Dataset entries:
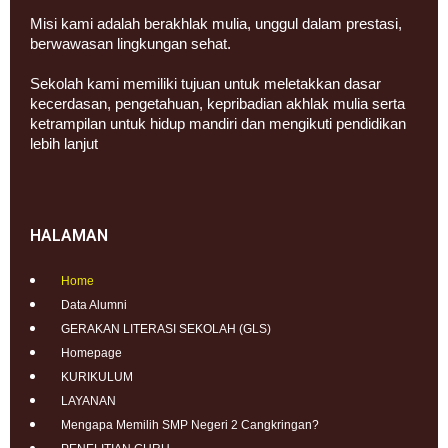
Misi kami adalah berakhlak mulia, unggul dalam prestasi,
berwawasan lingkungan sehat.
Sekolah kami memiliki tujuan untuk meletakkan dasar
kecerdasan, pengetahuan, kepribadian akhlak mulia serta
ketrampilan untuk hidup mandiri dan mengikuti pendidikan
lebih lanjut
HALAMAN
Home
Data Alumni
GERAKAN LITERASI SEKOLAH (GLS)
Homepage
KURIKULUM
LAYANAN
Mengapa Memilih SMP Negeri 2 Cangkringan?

...

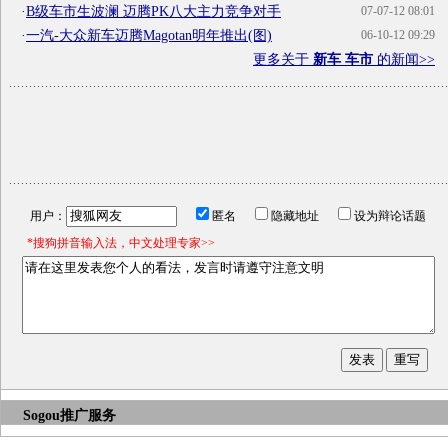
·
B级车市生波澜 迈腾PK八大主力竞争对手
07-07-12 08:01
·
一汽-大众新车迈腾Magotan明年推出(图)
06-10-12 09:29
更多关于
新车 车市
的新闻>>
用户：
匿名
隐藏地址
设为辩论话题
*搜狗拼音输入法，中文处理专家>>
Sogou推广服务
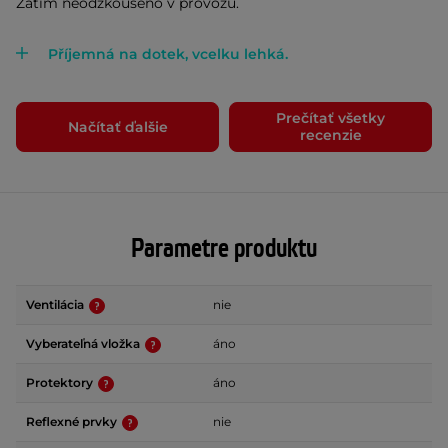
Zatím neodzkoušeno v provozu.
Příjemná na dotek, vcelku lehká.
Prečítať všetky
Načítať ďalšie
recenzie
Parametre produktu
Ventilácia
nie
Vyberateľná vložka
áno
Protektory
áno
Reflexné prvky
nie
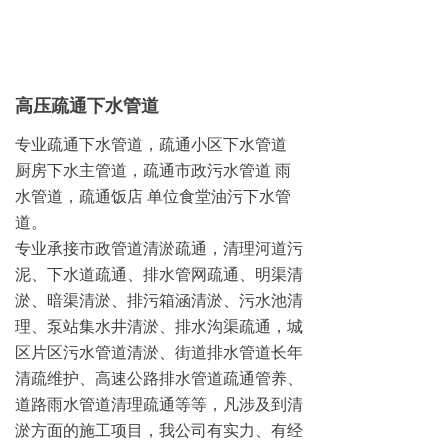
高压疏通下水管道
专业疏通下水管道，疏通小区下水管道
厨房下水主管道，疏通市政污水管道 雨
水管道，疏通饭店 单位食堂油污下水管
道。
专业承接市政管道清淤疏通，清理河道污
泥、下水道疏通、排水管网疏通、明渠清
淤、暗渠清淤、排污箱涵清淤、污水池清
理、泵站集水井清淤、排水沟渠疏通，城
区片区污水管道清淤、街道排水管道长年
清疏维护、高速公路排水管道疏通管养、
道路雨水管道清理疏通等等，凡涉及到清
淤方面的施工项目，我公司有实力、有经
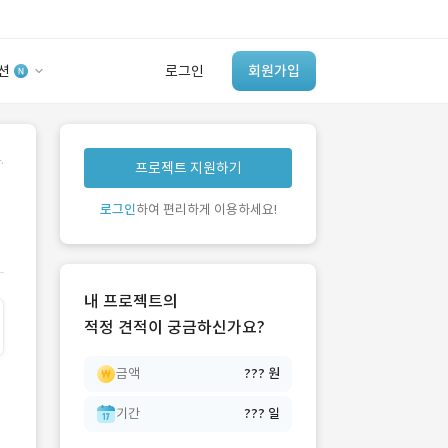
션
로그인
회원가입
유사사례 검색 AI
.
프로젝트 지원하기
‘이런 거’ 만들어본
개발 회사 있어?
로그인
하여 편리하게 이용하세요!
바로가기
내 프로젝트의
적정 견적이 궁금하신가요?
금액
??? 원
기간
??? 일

TASK DIRECTIONS
Look above for the line containing "Misi kami adalah" and the line containing "Data Alumni". Transcribe both, with the lines between them, exactly.

ANSWER AREA
Misi kami adalah berakhlak mulia, unggul dalam prestasi,
berwawasan lingkungan sehat.
Sekolah kami memiliki tujuan untuk meletakkan dasar
kecerdasan, pengetahuan, kepribadian akhlak mulia serta
ketrampilan untuk hidup mandiri dan mengikuti pendidikan
lebih lanjut
HALAMAN
Home
Data Alumni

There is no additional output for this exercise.